Dataset entries
>>>>

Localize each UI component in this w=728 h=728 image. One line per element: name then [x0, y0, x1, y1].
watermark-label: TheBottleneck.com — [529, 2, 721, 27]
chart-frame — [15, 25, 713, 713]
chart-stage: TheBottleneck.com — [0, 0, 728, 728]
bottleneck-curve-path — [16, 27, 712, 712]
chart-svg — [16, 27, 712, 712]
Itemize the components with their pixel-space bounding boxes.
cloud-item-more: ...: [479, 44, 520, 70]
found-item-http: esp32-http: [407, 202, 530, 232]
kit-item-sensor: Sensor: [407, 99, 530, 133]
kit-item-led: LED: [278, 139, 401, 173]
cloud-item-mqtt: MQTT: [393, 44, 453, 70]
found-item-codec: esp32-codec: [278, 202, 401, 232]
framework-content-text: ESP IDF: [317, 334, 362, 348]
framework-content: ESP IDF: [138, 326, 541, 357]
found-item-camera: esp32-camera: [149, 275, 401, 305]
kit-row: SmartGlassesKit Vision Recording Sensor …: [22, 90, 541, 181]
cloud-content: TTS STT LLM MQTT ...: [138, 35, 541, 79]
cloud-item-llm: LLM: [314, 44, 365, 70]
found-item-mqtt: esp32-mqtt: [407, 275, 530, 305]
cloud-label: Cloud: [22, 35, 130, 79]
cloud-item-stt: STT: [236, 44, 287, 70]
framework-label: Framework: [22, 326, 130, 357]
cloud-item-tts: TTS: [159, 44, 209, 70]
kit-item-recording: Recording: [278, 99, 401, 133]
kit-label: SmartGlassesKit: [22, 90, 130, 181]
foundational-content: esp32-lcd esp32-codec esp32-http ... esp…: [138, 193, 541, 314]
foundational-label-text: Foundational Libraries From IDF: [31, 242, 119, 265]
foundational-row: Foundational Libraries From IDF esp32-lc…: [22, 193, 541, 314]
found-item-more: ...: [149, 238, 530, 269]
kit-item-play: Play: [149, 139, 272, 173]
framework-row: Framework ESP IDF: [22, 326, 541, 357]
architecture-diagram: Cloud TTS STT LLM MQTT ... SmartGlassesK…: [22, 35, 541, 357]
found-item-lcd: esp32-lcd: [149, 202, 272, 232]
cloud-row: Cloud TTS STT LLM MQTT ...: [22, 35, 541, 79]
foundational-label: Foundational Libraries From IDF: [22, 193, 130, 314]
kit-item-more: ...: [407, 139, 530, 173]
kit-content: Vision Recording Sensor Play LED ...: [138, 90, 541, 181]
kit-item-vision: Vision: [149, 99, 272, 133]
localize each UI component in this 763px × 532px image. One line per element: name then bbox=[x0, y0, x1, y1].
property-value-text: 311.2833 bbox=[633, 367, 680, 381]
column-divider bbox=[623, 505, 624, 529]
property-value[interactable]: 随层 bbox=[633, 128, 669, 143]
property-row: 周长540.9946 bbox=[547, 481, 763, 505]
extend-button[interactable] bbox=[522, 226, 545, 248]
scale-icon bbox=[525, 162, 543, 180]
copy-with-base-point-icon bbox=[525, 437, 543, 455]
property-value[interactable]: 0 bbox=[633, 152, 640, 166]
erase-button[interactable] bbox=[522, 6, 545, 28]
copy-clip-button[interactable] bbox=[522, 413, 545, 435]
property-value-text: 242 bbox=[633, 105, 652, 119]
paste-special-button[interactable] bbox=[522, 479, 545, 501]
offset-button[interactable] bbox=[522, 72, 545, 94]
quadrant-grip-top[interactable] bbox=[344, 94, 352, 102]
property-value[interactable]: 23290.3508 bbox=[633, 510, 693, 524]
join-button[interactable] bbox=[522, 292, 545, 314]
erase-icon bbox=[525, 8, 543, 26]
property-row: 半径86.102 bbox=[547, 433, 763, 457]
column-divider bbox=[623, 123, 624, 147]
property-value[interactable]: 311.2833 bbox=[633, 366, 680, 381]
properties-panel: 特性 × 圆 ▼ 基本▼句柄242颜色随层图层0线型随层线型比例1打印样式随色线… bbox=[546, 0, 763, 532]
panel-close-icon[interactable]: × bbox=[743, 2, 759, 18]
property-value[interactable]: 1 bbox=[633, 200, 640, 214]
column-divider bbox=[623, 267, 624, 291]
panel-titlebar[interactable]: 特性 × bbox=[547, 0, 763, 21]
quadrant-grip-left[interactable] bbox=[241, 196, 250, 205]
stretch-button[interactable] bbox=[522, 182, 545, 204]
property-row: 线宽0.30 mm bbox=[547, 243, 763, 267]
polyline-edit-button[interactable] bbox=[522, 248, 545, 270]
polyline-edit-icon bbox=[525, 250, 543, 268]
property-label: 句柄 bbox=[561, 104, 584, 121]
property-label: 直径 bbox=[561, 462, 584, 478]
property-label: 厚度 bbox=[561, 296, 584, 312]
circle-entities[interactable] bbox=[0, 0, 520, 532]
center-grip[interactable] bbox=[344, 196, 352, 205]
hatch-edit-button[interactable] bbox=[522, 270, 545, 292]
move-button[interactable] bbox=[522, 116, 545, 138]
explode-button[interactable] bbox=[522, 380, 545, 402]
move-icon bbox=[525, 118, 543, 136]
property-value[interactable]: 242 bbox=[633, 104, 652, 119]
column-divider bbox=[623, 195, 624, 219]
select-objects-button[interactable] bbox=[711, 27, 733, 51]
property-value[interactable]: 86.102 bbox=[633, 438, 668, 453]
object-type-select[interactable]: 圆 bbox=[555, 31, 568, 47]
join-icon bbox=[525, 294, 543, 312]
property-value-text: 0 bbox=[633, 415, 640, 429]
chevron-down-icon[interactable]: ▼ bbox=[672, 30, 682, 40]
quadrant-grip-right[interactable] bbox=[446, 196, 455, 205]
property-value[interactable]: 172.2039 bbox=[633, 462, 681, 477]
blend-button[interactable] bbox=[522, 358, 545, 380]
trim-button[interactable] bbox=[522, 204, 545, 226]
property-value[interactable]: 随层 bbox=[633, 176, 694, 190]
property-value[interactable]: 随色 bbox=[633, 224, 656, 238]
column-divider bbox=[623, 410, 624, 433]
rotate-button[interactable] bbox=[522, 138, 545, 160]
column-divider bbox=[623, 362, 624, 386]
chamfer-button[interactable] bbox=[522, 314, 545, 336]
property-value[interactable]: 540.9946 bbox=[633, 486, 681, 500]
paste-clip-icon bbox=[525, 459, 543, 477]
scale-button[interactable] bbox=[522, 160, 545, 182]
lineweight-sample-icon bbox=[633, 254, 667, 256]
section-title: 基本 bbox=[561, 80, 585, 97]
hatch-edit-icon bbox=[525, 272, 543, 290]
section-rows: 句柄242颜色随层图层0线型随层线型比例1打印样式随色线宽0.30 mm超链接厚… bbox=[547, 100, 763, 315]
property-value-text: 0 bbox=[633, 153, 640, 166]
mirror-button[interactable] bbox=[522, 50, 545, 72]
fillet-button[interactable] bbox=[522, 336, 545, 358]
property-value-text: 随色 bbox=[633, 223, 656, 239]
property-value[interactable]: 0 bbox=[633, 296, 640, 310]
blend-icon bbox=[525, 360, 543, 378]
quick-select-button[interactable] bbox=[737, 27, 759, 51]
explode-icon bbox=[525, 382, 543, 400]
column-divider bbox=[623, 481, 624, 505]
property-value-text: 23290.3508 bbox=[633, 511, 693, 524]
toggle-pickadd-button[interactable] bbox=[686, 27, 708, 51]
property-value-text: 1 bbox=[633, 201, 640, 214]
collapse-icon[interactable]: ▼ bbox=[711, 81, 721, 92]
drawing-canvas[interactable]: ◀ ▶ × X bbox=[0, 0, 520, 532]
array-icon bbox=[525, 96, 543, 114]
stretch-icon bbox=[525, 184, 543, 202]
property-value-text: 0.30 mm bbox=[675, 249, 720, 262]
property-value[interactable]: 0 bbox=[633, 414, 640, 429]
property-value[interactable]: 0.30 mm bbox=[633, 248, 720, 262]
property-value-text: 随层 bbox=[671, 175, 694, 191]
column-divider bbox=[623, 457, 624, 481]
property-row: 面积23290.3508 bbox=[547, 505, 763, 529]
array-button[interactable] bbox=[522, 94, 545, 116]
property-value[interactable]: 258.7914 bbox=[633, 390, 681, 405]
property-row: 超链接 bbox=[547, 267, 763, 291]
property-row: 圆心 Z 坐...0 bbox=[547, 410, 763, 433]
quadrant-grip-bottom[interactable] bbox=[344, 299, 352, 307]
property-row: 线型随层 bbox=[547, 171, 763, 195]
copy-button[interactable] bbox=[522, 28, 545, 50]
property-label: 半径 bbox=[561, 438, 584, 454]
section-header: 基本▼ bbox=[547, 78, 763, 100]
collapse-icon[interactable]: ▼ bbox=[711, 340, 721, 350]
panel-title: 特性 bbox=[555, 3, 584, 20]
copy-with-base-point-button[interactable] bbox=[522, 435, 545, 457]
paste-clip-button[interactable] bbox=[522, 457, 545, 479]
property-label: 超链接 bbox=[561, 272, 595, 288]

<<<<

Exercise details:
Among the records, find every line holding the word "name" and copy it.

Answer:
Localize each UI component in this w=728 h=728 image. One line per element: name then [x0, y0, x1, y1].
localize each UI component in this 763px × 532px image. One line per element: name then bbox=[x0, y0, x1, y1].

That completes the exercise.